Pete’s touch is astonishingly calming. He gently folds down the collar of my shirt, puts the stretchy tape around my neck and then sweeps his two fingers around it before he secures it along the nape.
The white vinyl cape comes next, also secured in the back. With a hand on each shoulder Pete smooths the surface – I can see this in the mirror and feel it when I stop to think about it. Mostly I don’t because Pete and I are talking. Talking about something, but nothing too, at the same time.
His fingers flex, fanning out to their fullest over the top of my head and he uses the gentlest grip to position my head so that it’s lined up opposite of his. He moves his eyes back and forth quickly surveying the situation and then the little muscles in his fingers, which are still atop my head, motions for me to adjust the way I’m holding it. Slightly – just slightly.
Vast bold sweeps of the electric razor move across my skull. Front to back. Side to side and it’s over in less than a minute or two.
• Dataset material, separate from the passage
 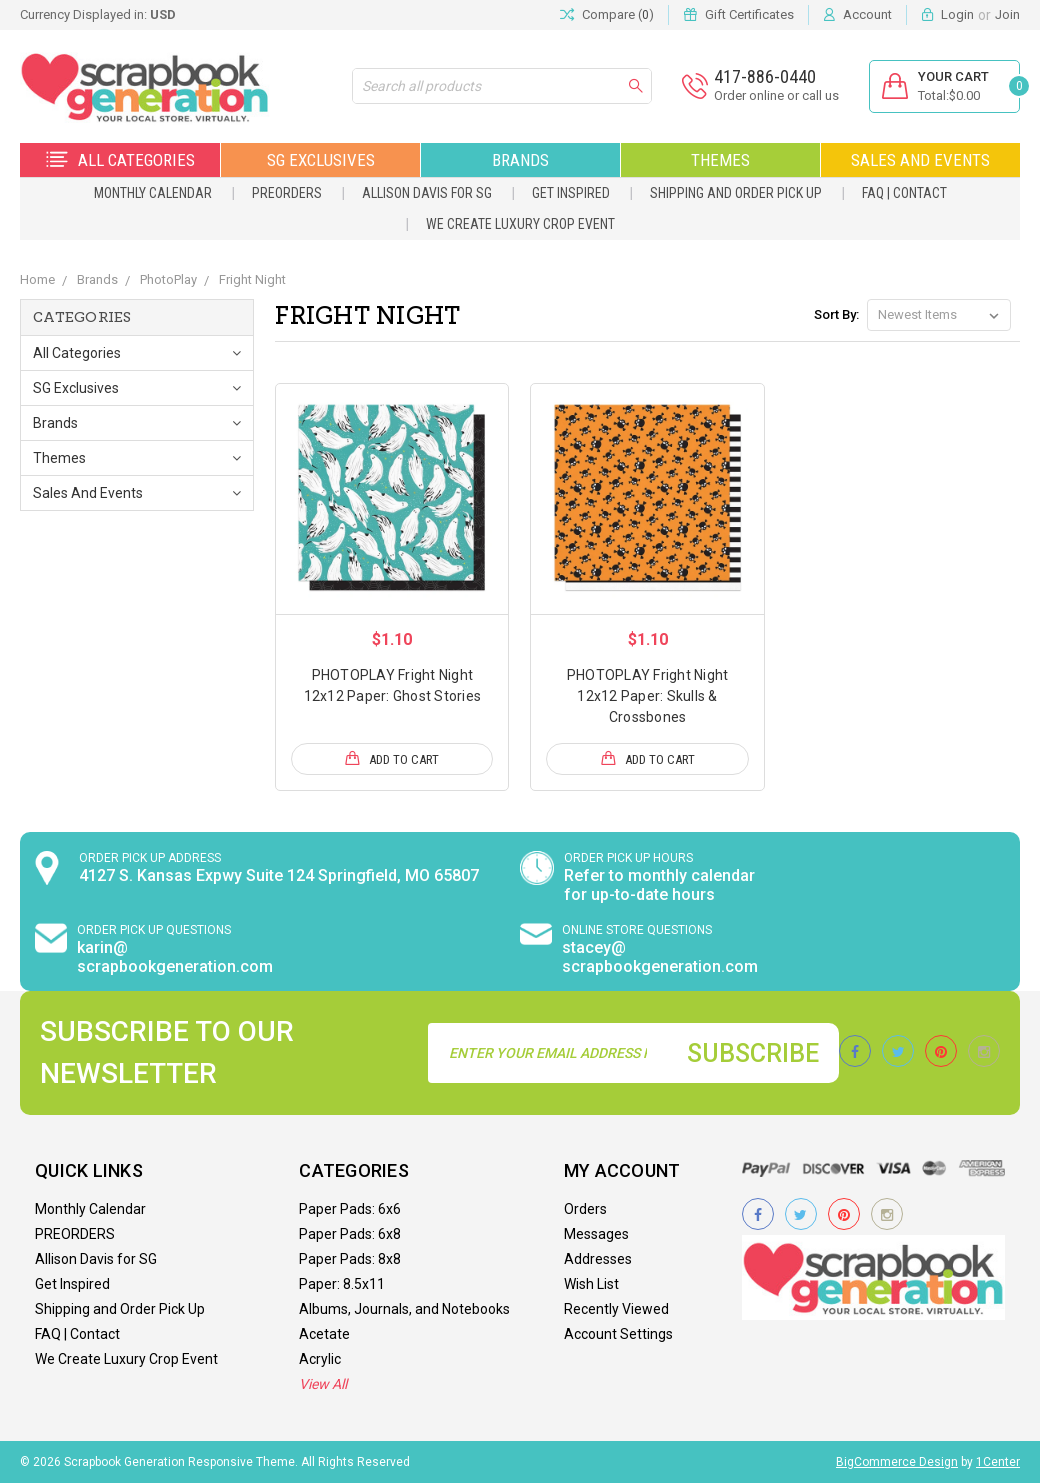 I want to click on View All, so click(x=323, y=1384).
From behind and with one hand, Pete pushes my head forward and then with multiple gentle motions he moves the electric razor up and down along my neck moving from behind my right ear to behind my left ear.
“Take a look and see if this is short enough,” he says while offering me a round hand-held mirror.
I run my own hands around my skull and tell him it feels fine. “I do it by touch,” I tell him. “I can tell how it looks by the way it feels.”
Now the electric razor begins to dart to various spots along my hairline. Pete and I are talking, this time about the politics. When he needs to make a point he stops the clippers, places one of his hands on my shoulder, lowers himself just so and looks me right in the eye. But when our eyes connect it’s in the mirror in front of us and somehow his point becomes my point (or vice-versa) because even though we’ve made eye contact, we’re doing so by being side-by-side.
I wonder if it’s this very fact alone that make barber shops such intimate places. Discussions with one’s barber can include virtually any topic, but unlike any other setting, we’re always talking to one another from the same physical perspective. And we are simultaneously looking at each other and ourselves, eye to eye.
Men are usually jockeying for a position – namely to be correct and we typically do this via any number of physical and/or verbal maneuvers. To make our point we will do almost anything to subjugate the other party. In the barber shop, however, learning takes place on what must be the most level playing field that men ever encounter.
Pete moves his clippers behind my ears after gently folding each one forward. He tilts my head from one side to the other as he works his way around, tidying up and looking for rouge hairs. I hear the purr of the foam dispenser and within a moment I feel the warm gel being placed along the back of my neck.
Pete reaches for the straight edge, then with the most benevolent touch moves my head slightly forward again. It’s only the sound of the straight edge that I sense. With a damp cloth he cleans up the remains. He tells me about his youngest daughter’s first communion while doing so.
A dash of powder and then dusting with the brush. The white vinyl cape is released followed by the stretchy tape around my neck, which is by this time damp. Before I get out of the chair, Pete reaches into my shirt and unfolds my collar, placing it into the correct position.
“I like your hair this way better,” he says. “It makes you look tougher.”
As I collect my hat and glasses from the rack across the room Pete jostles towards me. “Wait. Don’t move,” and he reaches out to hold my arm as if he needs to steady me. I stop and he steps a few feet into the room with the clippers to get the couple of hairs that he missed.
What Pete does isn’t necessarily unique. What is unique, perhaps, is that the majority of Pete’s customers are gay men and gay men are not accustomed to this manner of touching. I suspect that regardless of orientation, men in general are not accustomed to this level of intimacy with another man.
So often gay men are trapped into an environment without touch. The casual reader may find this interesting because gay men appear to be more free with their emotions than their straight counterparts. Underneath this freedom of emotional expression there is often a very subtle power play that’s trying to work it’s way to the surface.
“Will he like me?” “Does he like me”? “Do you think he’d like to go out with me?” “Is he more interested in me than that other guy?” The layers of internal dialogue that take place within the context of gay men being physical with one another are almost paralyzing.
Heterosexual (straight) men use sports as a means for physical closeness with other men. The ass-grabbing, group-hugging and locker room towel-snapping isn’t just permitted, it’s expected. Even as spectators, straight men will embark upon a level of physical expression towards one another that ends immediately after the game.
Maybe it’s simply an American male phenomenon. I have two Islamic friends, one from Afghanistan and another from Somalia. My Somali friend always greets me with a caress and will walk with me arm in arm. The same is true with my friend from Afghanistan. There is a kindness that I feel with these two men that that I do not feel from my American friends.
As I consider all of this I’m intrigued by how touch is so lacking in our lives as American men – and as a gay man myself, I personally know this to be true. None of it would have surfaced, these thoughts and this short essay, had it not been for the caring, gentle touch of my barber Pete.
Maybe it’s accepted in the barber shop simply by the mere fact that the barber himself is the one who has access to all the sharp implements. As little boys we learned quickly what it meant when the barber said “hold still”. The consequences seemed immense.